Impact on Positive Outcomes

It was clear from the review that if done effectively, there were many positive outcomes of having clinical supervision, including: being better able to cope with the demands of the job, retention, increased resilience, a better work environment, job satisfaction, reduced stress and anxiety, and better quality of care.

Obvious barriers to access were reported for those working out of office hours, at night or at weekends. Other barriers were having a heavy workload, a lack of time, private spaces and staff shortages.
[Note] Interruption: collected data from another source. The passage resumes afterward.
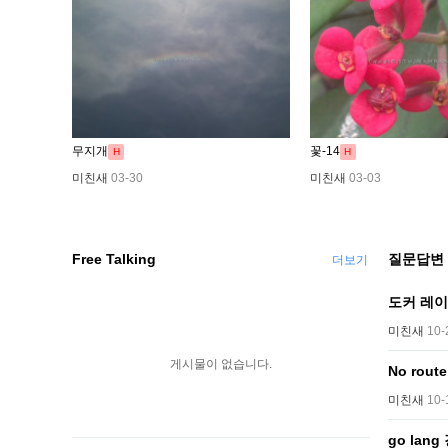
무지개
꽃-14
H
H
미친새
03-30
미친새
03-03
Free Talking
질문답변
더보기
도커 레이
미친새
10-
게시물이 없습니다.
No rout
미친새
10-
go lang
The findings would suggest that the overall supervisory experience is not simplistic. There is a need to take into account all of the factors and levels presented, there being no single answer leading to effective supervision. This was relevant to all health care professions. So long as the purpose of supervision is agreed, and individual needs of each supervisee are assessed and identified, this should support implementation of effective supervision. The importance of this two-way relationship is highlighted in a realist synthesis by Wiese et al. [4] who demonstrated the need for a supervisor and trainee to be in a two-way process, supervision being shaped by both, and requiring leadership from both. Each profession will have their own needs too in terms of level of supervision, but this should be addressed within the issues discussed above.



1. Rothwell C, Kehoe A, Farook SF, Illing J. Enablers and barriers to effective clinical supervision in the workplace: a rapid evidence review. British Medical Journal Open. 2021 Sep 1;11(9):e052929.

2. Bernard JM. Training master’s level counseling students in the fundamentals of clinical supervision. The Clinical Supervisor. 1992 Jul 8;10(1):133-43.

3. Nancarrow SA, Wade R, Moran A, Coyle J, Young J, Boxall D. Connecting practice: a practitioner centred model of supervision. Clinical Governance: An International Journal. 2014 Jul 1; 19(3):235- 52.

4. Wiese A, Kilty C, Bennett D. Supervised workplace learning in postgraduate training: a realist synthesis. Medical Education. 2018 Sep;52(9):951-69.